Ir a verla era ir a refugiarse en su buen humor, en su voluntad de que hubiera una cierta paz. De vez en cuando, acicateada por insistentes comentarios a su alrededor, también comenzaba a criticar algunas elecciones de vida o, válgame, de ropa o de corte de pelo. Y sin embargo, en lo importante, escuchaba con el corazón. Más aún: preservo con especial cuidado en mi memoria sus abrazos sanadores después de esas pérdidas importantes en mi vida (mis rupturas sentimentales, mis abortos, mi divorcio) y su mirada firme, certera, diciéndome que todo estaría bien. Que mis decisiones eran buenas si me servían a mi.

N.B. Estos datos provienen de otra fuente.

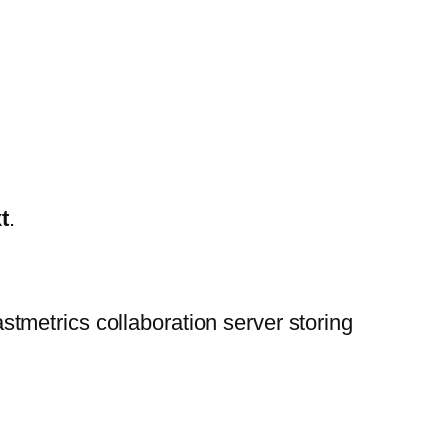
t
.
astmetrics collaboration server storing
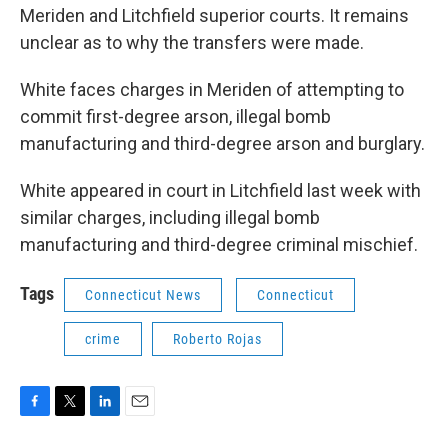
Meriden and Litchfield superior courts. It remains
unclear as to why the transfers were made.
White faces charges in Meriden of attempting to
commit first-degree arson, illegal bomb
manufacturing and third-degree arson and burglary.
White appeared in court in Litchfield last week with
similar charges, including illegal bomb
manufacturing and third-degree criminal mischief.
Tags
Connecticut News
Connecticut
crime
Roberto Rojas
F
T
L
E
a
w
i
m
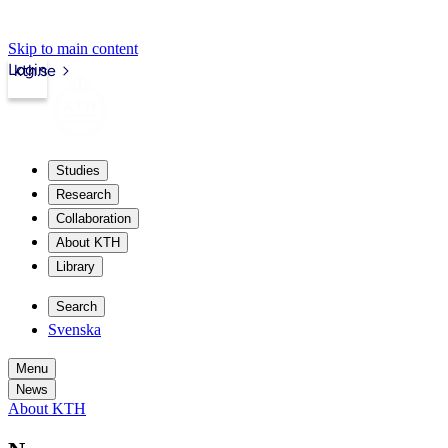
Skip to main content
Login
kth.se
Studies
Research
Collaboration
About KTH
Library
Search
Svenska
Menu
News
About KTH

Y sin embargo, no podíamos haber sido más diferentes. Siempre me reclamó que hubiese dejado Guadalajara sin fecha de vuelta (bajita la mano, que dicen). Y nunca entendió lo de mis títulos académicos ("pero hijita... yo no creo que tú necesites estudiar tanto, ¿o sí?). Con todo y todo, nunca me hizo sentir incómoda en mi piel. Era el reclamo amoroso de la mujer que era más feliz cuando estaba en su casa, rodeada de todos sus pollitos. De la que no quería ir a estudiar a Colima porque estaba más feliz ayudando en casa, lavando la ropa de sus hermanos. De la que, ya enferma y cansada, instauró los viernes como open house permanente y preparaba comida, botana y cena para que pasaran por ahí todos, cuando pudieran, todas las veces que quisieran.

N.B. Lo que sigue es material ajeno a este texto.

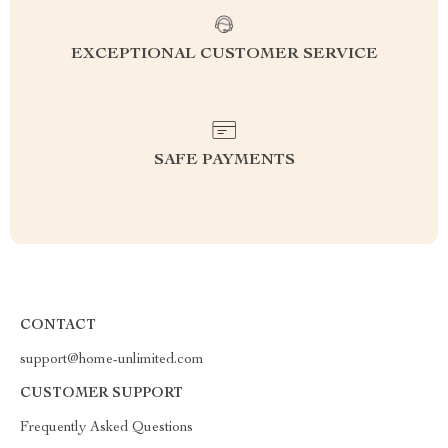
EXCEPTIONAL CUSTOMER SERVICE
SAFE PAYMENTS
CONTACT
support@home-unlimited.com
CUSTOMER SUPPORT
Frequently Asked Questions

Me quedo con las ganas de preguntarle las cosas que siempre me parecieron demasiado íntimas: qué había sentido al casarse tan joven (18) con un hombre 15 años mayor. Cómo había logrado sobrevivir a perder a su primera hija, Lupita, antes de que cumpliera un año. Cómo había superado la tristeza de la partida de mi abuelo, después de vivir con él por más de 60 años. Me quedo con las ganas de escucharla contar, otra vez, las travesuras de mi padre y sus hermanos, las historias de la guerra cristera, la receta de la cuachala, las pacholas y las tortitas de camarón con nopales, que ahora yo hago con ingredientes traidos de Surinam en una ciudad del sur de Holanda. Me parece imposible que ya no esté aquí para abrazarla, para oírla darme su bendición. Se me rompe un pedazo de mi historia.
Desde ayer que me enteré que se fue, tengo un hueco que se hace cada vez más grande en el fondo del pecho. Late, al ritmo de mi corazón. Y hoy durante la cena, G me dijo: "tienes que hablar con tus padres. Necesitas contar los recuerdos que más te gustan de ella". No acabaría, pensé. Pero por algún lado hay que empezar.